On September 18, 2019, English Honors classes had the privilege to visit the Getty Villa and experience 7,000 years of Greco-Roman art. It was only fitting– after all, we had just finished a unit on The Odyssey.
Naturally, I was excited for all the beauty and history I would witness there. The ride there and back however was far from exciting. Annnnd the fact that we had to arrive at school by 6:30 AM wasn’t the most thrilling idea either. Nonetheless, I was prepared for a wonderful learning experience that would take us outside the regular routine of sitting down and writing.
When I woke up on the 18th, I somehow managed to drag my half-asleep body through all of my daily morning routines and arrive at school on time. After tactically choosing a seat that was close to my friends, everyone on the bus was forced to endure a roughly 5-hour ordeal getting there.

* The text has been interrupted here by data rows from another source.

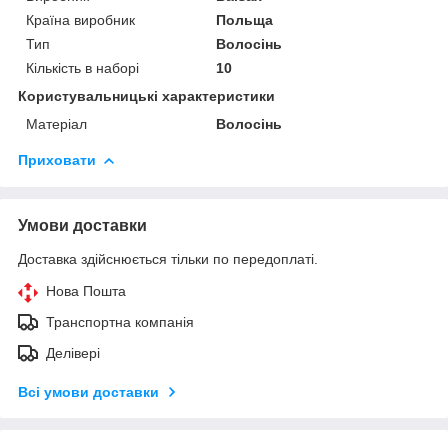
Країна виробник
Польща
Тип
Волосінь
Кількість в наборі
10
Користувальницькі характеристики
Матеріал
Волосінь
Приховати
Умови доставки
Доставка здійснюється тільки по передоплаті.
Нова Пошта
Транспортна компанія
Делівері
Всі умови доставки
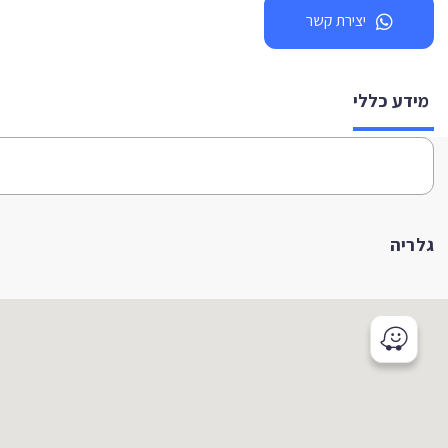
יצירת קשר
מידע כללי
גלריה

The seats barely had enough leg room for me, and definitely had none for anyone that was even remotely taller than me. Luckily, the ride was mitigated by one of my friends having the foresight to bring some video games for us to play. Unfortunately, we could not have predicted that we would be delayed by about 2 hours, turning what would have been a 3-hour commute into a 5-hour one.
When we arrived at the Getty Villa gates, we were greeted with lavish gardens. It was clear that it was tended regularly. Our bus came to a halt and we disembarked. Due to arriving fairly late, we were forced to rush everything and act in the most efficient way possible. I hastily got off the bus and my group funneled into the Getty Villa entrance. The moment the interior of the villa came into view. It became apparent to me how faithful the replica was to a real roman villa. The sturdy pillars and marble floors were identical to those of a true roman villa. Every corner was a love letter to the architecture of the ancient world.
Unfortunately, we were not granted much time to admire the stunning recreation in front of, below, and above us. We had to immediately find our tour guide. After some basic formalities, we were put into groups and sent on our way to observe a small portion of Greek and Roman life. The tour guide was very adaptable and decided to slightly change our plans. Rather than going for a more in depth tour of only a few places, we had a broad overview of additional museum sites. There were too many to really name however there were quite a few notable ones. Under the replica of a classic Roman dome, stood a nude statue Heracles/Hercules formed out of marble. There were plenty of ancient Greek and Roman pottery that depicted iconic moments in mythology. The outdoor gardens provided a serene retreat for anyone who needed a break. Though we didn’t stay long in each spot, it did certainly fuel my intrigue for these places further, and encouraged me to come back to find out more on my own time. Though I wish I could enjoy the sites more, it came time for us to leave. Our time was short but sweet, and made me want to come back here even more.
We all boarded the bus and went on our way back home — on a charter bus this time, luckily. The charter bus had AC and a charging port. We endured the long commute, once again, which took about 4 hours. At long last, we arrived at home and to the comfort of our beds.
Overall, I’d say that the Getty Villa visit was worthwhile. Unfortunately, we did not get to enjoy all of the sections for very long and only briefly skimmed over the museum. The commute was by far the worst part of the entire outing. If you didn’t bring something to keep yourself entertained, the trip probably wouldn’t be worth it. The weather is adequate, and umbrellas are provided, so baking in the sun will not be an issue. The art was beautiful, and learning about the history behind all of the pieces truly enhanced the experience. I would recommend going to the Getty Villa on your own time, if possible, so that you may set your own pace. Having to adhere to a strict schedule declined the tour.